Constructs a dataset with lots of spurious correlations to evaluate CLIP and ImageNet style models for zero-shot prediction. Found that ImageNets did better in these circumstances.
- Deep Neural Networks Tend To Extrapolate Predictably
As data gets OOD, neural nets tend to produce solutions which default to the solution which, when treated as constant, minimizes loss over the training set.
- Scalable Bayesian inference for the generalized linear mixed model
Stochastic gradient descent MCMC for Bayesian GLMMs. Significantly faster than Gibbs sampling, but still slow compared to frequentist methods.
- PLANT-CAPTURE METHODS FOR ESTIMATING POPULATION SIZE FROM UNCERTAIN PLANT CAPTURES
Develops methods for counting how large a population is based on a capture-recapture model. Similar to, but meaningfully different than, the German tank problem.
- Active Statistical Inference
Proposes an active learning for choosing which datapoints to label next. Could be useful for situations where we have more datapoints than we can hope to label.
Computational Efficiency¶
- ShortGPT: Layers in Large Language Models are More Redundant Than You Expect
Introduces a pruning method for LLMs which maintains SOTA performancs across a range of benchmarks while pruning quite significantly.
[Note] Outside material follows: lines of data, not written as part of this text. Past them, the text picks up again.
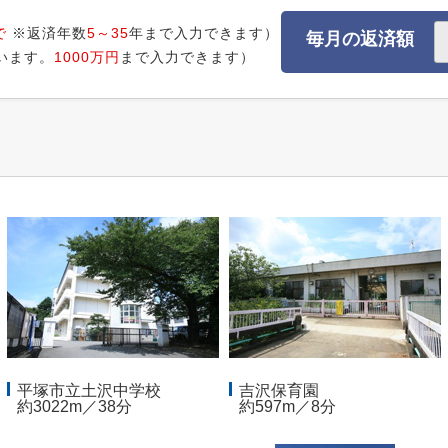
で
※返済年数
5～35
年まで入力できます）
毎月の返済額
います。
1000万円
まで入力できます）
平塚市立土沢中学校
吉沢保育園
約3022m／38分
約597m／8分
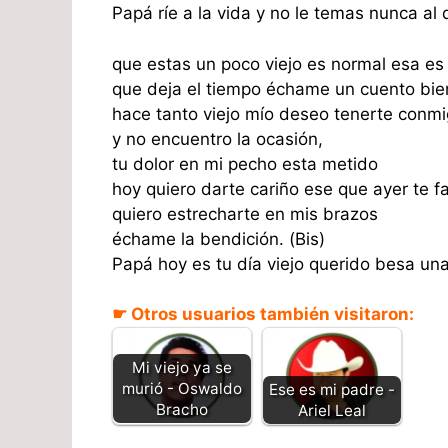
Papá ríe a la vida y no le temas nunca al d
que estas un poco viejo es normal esa es 
que deja el tiempo échame un cuento bien
hace tanto viejo mío deseo tenerte conm
y no encuentro la ocasión,
tu dolor en mi pecho esta metido
hoy quiero darte cariño ese que ayer te fa
quiero estrecharte en mis brazos
échame la bendición. (Bis)
Papá hoy es tu día viejo querido besa una 
☛ Otros usuarios también visitaron:
Mi viejo ya se
murió - Oswaldo
Ese es mi padre -
Bracho
Ariel Leal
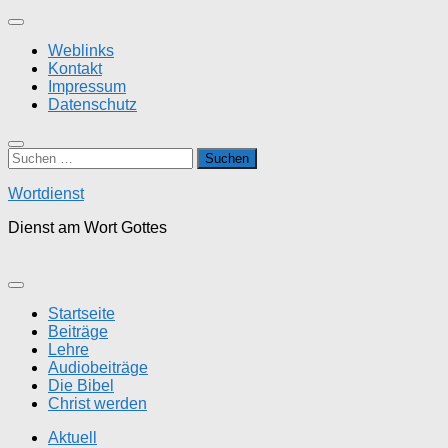
Zum
Inhalt
Weblinks
springen
Kontakt
Impressum
Datenschutz
Suchen
nach:
Wortdienst
Dienst am Wort Gottes
Startseite
Beiträge
Lehre
Audiobeiträge
Die Bibel
Christ werden
Aktuell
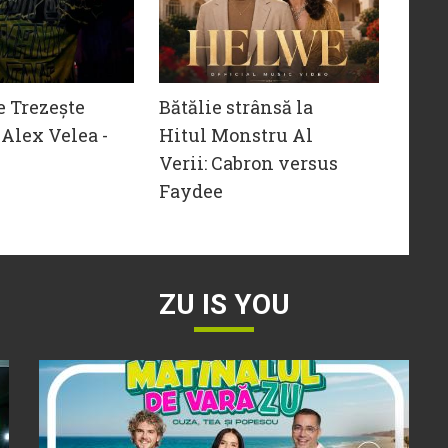
e Trezește
Bătălie strânsă la
Alex Velea -
Hitul Monstru Al
Verii: Cabron versus
Faydee
ZU IS YOU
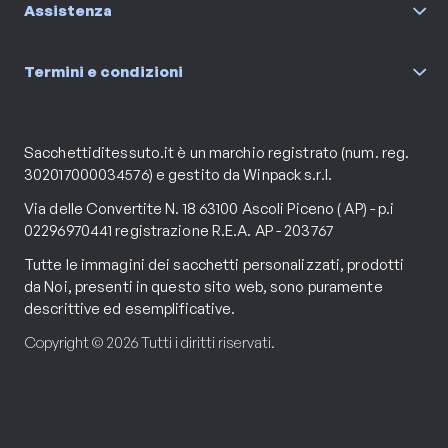
Assistenza
Termini e condizioni
Sacchettiditessuto.it è un marchio registrato (num. reg.
302017000034576) e gestito da Winpack s.r.l.
Via delle Convertite N. 18 63100 Ascoli Piceno ( AP) - p.i
02296970441 registrazione R.E.A. AP - 203767
Tutte le immagini dei sacchetti personalizzati, prodotti
da Noi, presenti in questo sito web, sono puramente
descrittive ed esemplificative.
Copyright © 2026 Tutti i diritti riservati.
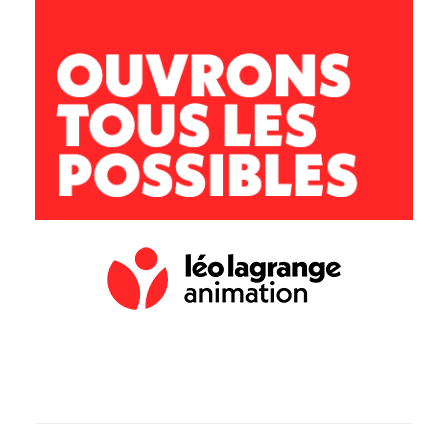
11 100 Montredon des Corbières
lesgafets@leolagrange.org
04 68 41 43 04 / 06 73 84 52 18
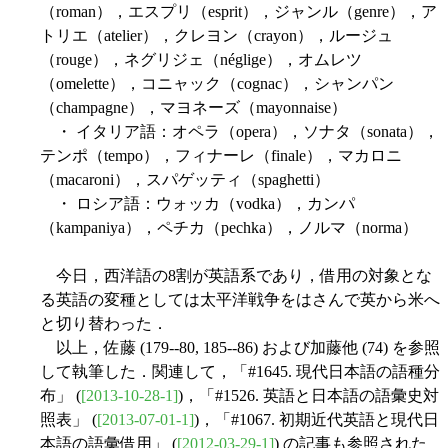
（roman），エスプリ（esprit），ジャンル（genre），ア
トリエ（atelier），クレヨン（crayon），ルージュ
（rouge），ネグリジェ（néglige），オムレツ
（omelette），コニャック（cognac），シャンパン
（champagne），マヨネーズ（mayonnaise）
・ イタリア語：オペラ（opera），ソナタ（sonata），
テンポ（tempo），フィナーレ（finale），マカロニ
（macaroni），スパゲッティ（spaghetti）
・ ロシア語：ウォッカ（vodka），カンパ
（kampaniya），ペチカ（pechka），ノルマ（norma）
今日，西洋語の8割が英語系であり，借用の対象とな
る英語の変種としては太平洋戦争をはさんで英から米へ
と切り替わった．
以上，佐藤 (179--80, 185--86) および加藤他 (74) を参照
して執筆した．関連して，「#1645. 現代日本語の語種分
布」 (
[2013-10-28-1]
)，「#1526. 英語と日本語の語彙史対
照表」 (
[2013-07-01-1]
)，「#1067. 初期近代英語と現代日
本語の語彙借用」 (
[2012-03-29-1]
) の記事も参照された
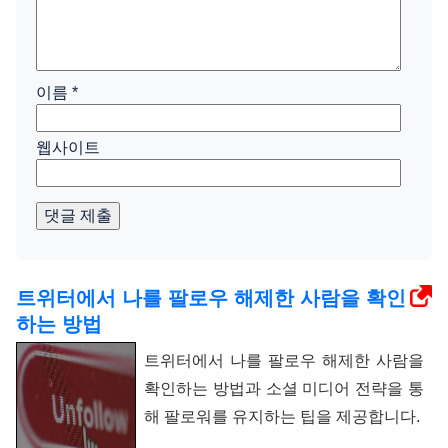
이름
*
웹사이트
댓글 제출
트위터에서 나를 팔로우 해제한 사람을 확인
하는 방법
트위터에서 나를 팔로우 해제한 사람을
확인하는 방법과 소셜 미디어 전략을 통
해 팔로워를 유지하는 팁을 제공합니다.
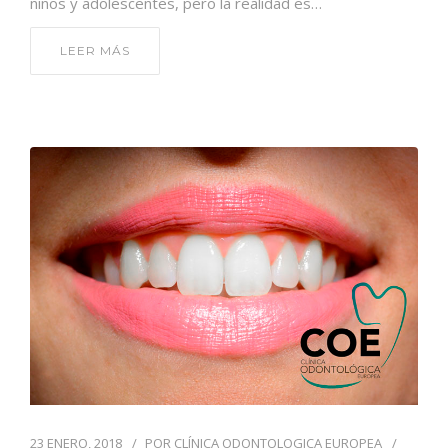
niños y adolescentes, pero la realidad es…
LEER MÁS
23 ENERO, 2018
POR
CLÍNICA ODONTOLOGICA EUROPEA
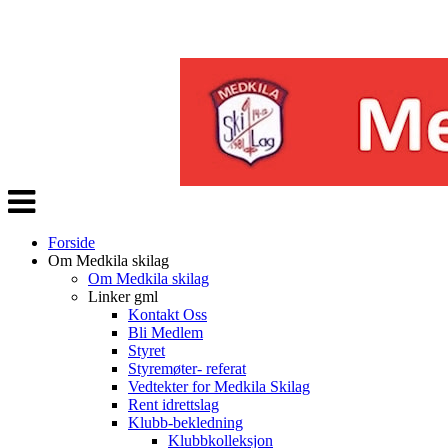
Veksle
navigasjon
Forside
Om Medkila skilag
Om Medkila skilag
Linker gml
Kontakt Oss
Bli Medlem
Styret
Styremøter- referat
Vedtekter for Medkila Skilag
Rent idrettslag
Klubb-bekledning
Klubbkolleksjon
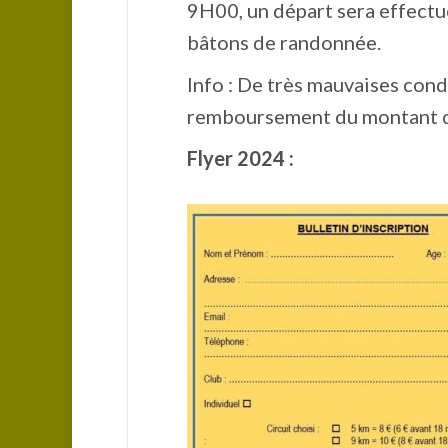
9H00, un départ sera effect
bâtons de randonnée.
Info : De très mauvaises con
remboursement du montant de
Flyer 2024 :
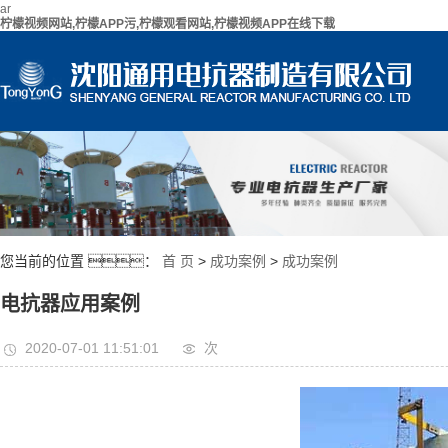
ar
柠檬视频网站,柠檬APP污,柠檬观看网站,柠檬视频APP在线下载
您当前的位置 ：
首 页
>
成功案例
>
成功案例
电抗器应用案例
2020-07-01 11:51:01
次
Prunes by measuring the influence of each level and eliminating the less influential ones.
- Maxwell’s Demon at Work: Efficient Pruning by Leveraging Saturation of Neurons
Proposes a method for training a neural net that controls the number of dead neurons, leading to network sparsity.
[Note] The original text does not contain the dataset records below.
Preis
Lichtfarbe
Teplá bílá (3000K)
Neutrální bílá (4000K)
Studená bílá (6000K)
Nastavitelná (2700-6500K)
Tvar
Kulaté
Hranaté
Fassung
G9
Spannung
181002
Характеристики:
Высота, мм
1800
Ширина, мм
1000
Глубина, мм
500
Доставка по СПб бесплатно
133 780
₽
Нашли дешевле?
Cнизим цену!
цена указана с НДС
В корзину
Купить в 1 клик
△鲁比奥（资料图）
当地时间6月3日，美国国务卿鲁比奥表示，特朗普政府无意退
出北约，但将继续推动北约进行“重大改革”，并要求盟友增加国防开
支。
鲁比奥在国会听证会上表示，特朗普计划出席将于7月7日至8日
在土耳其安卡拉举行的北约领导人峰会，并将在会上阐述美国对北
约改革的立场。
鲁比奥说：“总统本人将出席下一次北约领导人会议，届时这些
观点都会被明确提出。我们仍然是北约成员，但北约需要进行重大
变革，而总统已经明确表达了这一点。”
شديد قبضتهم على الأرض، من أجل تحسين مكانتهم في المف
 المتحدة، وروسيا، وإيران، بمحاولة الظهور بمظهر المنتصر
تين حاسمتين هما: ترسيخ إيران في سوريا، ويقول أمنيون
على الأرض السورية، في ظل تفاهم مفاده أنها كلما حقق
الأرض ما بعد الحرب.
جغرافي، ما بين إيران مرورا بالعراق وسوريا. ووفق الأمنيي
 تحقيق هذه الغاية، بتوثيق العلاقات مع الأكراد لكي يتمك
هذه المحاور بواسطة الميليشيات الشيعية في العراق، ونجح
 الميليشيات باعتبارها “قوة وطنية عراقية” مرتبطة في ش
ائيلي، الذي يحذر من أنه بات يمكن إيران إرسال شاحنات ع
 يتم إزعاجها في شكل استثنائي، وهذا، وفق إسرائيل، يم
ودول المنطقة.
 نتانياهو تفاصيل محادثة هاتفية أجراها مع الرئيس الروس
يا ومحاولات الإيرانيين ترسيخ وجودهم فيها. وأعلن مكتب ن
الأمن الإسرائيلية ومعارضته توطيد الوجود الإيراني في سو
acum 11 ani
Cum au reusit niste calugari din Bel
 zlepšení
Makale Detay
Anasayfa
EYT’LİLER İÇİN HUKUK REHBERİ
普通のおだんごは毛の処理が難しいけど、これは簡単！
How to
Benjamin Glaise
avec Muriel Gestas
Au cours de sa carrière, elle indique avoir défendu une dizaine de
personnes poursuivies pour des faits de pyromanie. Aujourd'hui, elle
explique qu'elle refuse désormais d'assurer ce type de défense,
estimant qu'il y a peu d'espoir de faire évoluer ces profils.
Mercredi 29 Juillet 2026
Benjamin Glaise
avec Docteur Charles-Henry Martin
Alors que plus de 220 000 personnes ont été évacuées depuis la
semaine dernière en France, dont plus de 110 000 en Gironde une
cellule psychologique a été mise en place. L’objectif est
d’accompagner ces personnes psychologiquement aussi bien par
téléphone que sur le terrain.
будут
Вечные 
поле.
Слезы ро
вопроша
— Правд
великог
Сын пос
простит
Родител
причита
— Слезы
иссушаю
- The Unreasonable Ineffectiveness of the Deeper Layers
Investigates pruning LLMs and finds you can prune up to half of all layers without much degradation in performance.
Knowledge Graphs¶
- Counterfactual Reasoning with Knowledge Graph Embeddings
Explores counterfactual reasoning on knowledge graphs.
Logistics¶
- A Multi-population Integrated Approach for Capacitated Location Routing
Searches for the optimal way to transport objects from a set of depots to a population of users.
Applications¶
- A communication-efficient, online changepoint detection method for monitoring distributed sensor networks
Investigates how to do changepoint detection from an array of distributed sensors while minimizing communication costs.
- Estimating the household secondary attack rate with the Incomplete Chain Binomial model
Discrete-time SIR model for infectious diseases, but explicitly modelling the spread within each household using an Incomplete Chain Binomial model.
- Swarm Characteristics Classification Using Neural Networks
An analysis of drones swarms from the Naval Postgraduate School. Finds that supervised neural nets can analyze and predict drone swarm behavior very well.
- Velox: Meta’s Unified Execution Engine
Meta demonstrates a novel method to store, access, and use data of very type. Already in use internally at Meta.
New Models¶
- Introducing DBRX: A New State-of-the-Art Open LLM
A new SOTA open source LLM that claims to be better and more efficient than LLaMa2-70B, Mixtral, and Grok-1.